Exercise inputs:
"""

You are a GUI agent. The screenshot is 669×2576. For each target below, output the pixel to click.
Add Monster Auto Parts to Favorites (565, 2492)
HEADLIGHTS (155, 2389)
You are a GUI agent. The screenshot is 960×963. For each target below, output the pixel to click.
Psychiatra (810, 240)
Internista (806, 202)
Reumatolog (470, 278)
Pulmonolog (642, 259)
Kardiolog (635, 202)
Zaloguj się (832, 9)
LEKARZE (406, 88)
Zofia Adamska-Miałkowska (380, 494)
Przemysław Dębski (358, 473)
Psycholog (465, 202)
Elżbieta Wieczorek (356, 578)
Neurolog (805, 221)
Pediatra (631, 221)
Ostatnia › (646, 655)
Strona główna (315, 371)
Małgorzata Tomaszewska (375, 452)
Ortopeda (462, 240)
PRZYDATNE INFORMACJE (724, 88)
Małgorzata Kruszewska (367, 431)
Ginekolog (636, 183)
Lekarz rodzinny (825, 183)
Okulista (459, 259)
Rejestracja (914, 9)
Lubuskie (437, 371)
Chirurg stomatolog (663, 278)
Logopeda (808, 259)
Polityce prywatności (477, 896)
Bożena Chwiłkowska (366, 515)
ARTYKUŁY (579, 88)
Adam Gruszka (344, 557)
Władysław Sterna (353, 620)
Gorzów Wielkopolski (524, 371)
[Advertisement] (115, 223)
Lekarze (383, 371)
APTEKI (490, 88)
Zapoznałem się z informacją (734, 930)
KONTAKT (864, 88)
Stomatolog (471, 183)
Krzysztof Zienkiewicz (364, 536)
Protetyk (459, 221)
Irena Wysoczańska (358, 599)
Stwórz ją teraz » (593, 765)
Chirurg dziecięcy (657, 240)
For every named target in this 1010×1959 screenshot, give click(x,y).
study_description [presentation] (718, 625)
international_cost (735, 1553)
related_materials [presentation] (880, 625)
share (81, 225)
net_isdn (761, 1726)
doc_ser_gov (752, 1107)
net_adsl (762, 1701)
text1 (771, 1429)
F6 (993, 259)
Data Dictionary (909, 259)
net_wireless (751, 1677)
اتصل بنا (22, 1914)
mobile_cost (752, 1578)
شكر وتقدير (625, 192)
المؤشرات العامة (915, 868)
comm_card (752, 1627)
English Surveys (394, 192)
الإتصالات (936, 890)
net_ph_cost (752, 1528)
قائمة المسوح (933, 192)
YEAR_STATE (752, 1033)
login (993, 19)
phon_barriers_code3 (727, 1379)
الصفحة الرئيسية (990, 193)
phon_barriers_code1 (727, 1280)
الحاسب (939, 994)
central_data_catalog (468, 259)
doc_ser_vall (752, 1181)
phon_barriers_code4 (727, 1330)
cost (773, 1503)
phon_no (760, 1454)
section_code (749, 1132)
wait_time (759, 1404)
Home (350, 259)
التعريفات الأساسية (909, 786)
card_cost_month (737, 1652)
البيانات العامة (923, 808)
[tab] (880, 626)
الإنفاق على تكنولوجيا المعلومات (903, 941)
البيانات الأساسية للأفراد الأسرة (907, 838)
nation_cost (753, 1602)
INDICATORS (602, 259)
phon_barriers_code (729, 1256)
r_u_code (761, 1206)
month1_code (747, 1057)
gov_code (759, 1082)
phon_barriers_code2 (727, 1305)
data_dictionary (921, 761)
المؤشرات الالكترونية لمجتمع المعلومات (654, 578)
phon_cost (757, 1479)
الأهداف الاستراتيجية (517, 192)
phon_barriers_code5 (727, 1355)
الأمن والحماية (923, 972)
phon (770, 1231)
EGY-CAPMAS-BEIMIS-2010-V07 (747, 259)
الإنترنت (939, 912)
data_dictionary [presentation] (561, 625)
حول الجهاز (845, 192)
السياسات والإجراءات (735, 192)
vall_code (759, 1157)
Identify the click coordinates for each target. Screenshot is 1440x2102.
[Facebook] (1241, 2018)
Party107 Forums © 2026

"""

Task requirements: Copy every record exactly as presented.

Exercise response:
You are a GUI agent. The screenshot is 669×2576. For each target below, output the pixel to click.
Add Monster Auto Parts to Favorites (565, 2492)
HEADLIGHTS (155, 2389)
You are a GUI agent. The screenshot is 960×963. For each target below, output the pixel to click.
Psychiatra (810, 240)
Internista (806, 202)
Reumatolog (470, 278)
Pulmonolog (642, 259)
Kardiolog (635, 202)
Zaloguj się (832, 9)
LEKARZE (406, 88)
Zofia Adamska-Miałkowska (380, 494)
Przemysław Dębski (358, 473)
Psycholog (465, 202)
Elżbieta Wieczorek (356, 578)
Neurolog (805, 221)
Pediatra (631, 221)
Ostatnia › (646, 655)
Strona główna (315, 371)
Małgorzata Tomaszewska (375, 452)
Ortopeda (462, 240)
PRZYDATNE INFORMACJE (724, 88)
Małgorzata Kruszewska (367, 431)
Ginekolog (636, 183)
Lekarz rodzinny (825, 183)
Okulista (459, 259)
Rejestracja (914, 9)
Lubuskie (437, 371)
Chirurg stomatolog (663, 278)
Logopeda (808, 259)
Polityce prywatności (477, 896)
Bożena Chwiłkowska (366, 515)
ARTYKUŁY (579, 88)
Adam Gruszka (344, 557)
Władysław Sterna (353, 620)
Gorzów Wielkopolski (524, 371)
[Advertisement] (115, 223)
Lekarze (383, 371)
APTEKI (490, 88)
Zapoznałem się z informacją (734, 930)
KONTAKT (864, 88)
Stomatolog (471, 183)
Krzysztof Zienkiewicz (364, 536)
Protetyk (459, 221)
Irena Wysoczańska (358, 599)
Stwórz ją teraz » (593, 765)
Chirurg dziecięcy (657, 240)
For every named target in this 1010×1959 screenshot, give click(x,y).
study_description [presentation] (718, 625)
international_cost (735, 1553)
related_materials [presentation] (880, 625)
share (81, 225)
net_isdn (761, 1726)
doc_ser_gov (752, 1107)
net_adsl (762, 1701)
text1 (771, 1429)
F6 (993, 259)
Data Dictionary (909, 259)
net_wireless (751, 1677)
اتصل بنا (22, 1914)
mobile_cost (752, 1578)
شكر وتقدير (625, 192)
المؤشرات العامة (915, 868)
comm_card (752, 1627)
English Surveys (394, 192)
الإتصالات (936, 890)
net_ph_cost (752, 1528)
قائمة المسوح (933, 192)
YEAR_STATE (752, 1033)
login (993, 19)
phon_barriers_code3 (727, 1379)
الصفحة الرئيسية (990, 193)
phon_barriers_code1 (727, 1280)
الحاسب (939, 994)
central_data_catalog (468, 259)
doc_ser_vall (752, 1181)
phon_barriers_code4 (727, 1330)
cost (773, 1503)
phon_no (760, 1454)
section_code (749, 1132)
wait_time (759, 1404)
Home (350, 259)
التعريفات الأساسية (909, 786)
card_cost_month (737, 1652)
البيانات العامة (923, 808)
[tab] (880, 626)
الإنفاق على تكنولوجيا المعلومات (903, 941)
البيانات الأساسية للأفراد الأسرة (907, 838)
nation_cost (753, 1602)
INDICATORS (602, 259)
phon_barriers_code (729, 1256)
r_u_code (761, 1206)
month1_code (747, 1057)
gov_code (759, 1082)
phon_barriers_code2 (727, 1305)
data_dictionary (921, 761)
المؤشرات الالكترونية لمجتمع المعلومات (654, 578)
phon_cost (757, 1479)
الأهداف الاستراتيجية (517, 192)
phon_barriers_code5 (727, 1355)
الأمن والحماية (923, 972)
phon (770, 1231)
EGY-CAPMAS-BEIMIS-2010-V07 (747, 259)
الإنترنت (939, 912)
data_dictionary [presentation] (561, 625)
حول الجهاز (845, 192)
السياسات والإجراءات (735, 192)
vall_code (759, 1157)
Identify the click coordinates for each target. Screenshot is 1440x2102.
[Facebook] (1241, 2018)
Party107 Forums © 2026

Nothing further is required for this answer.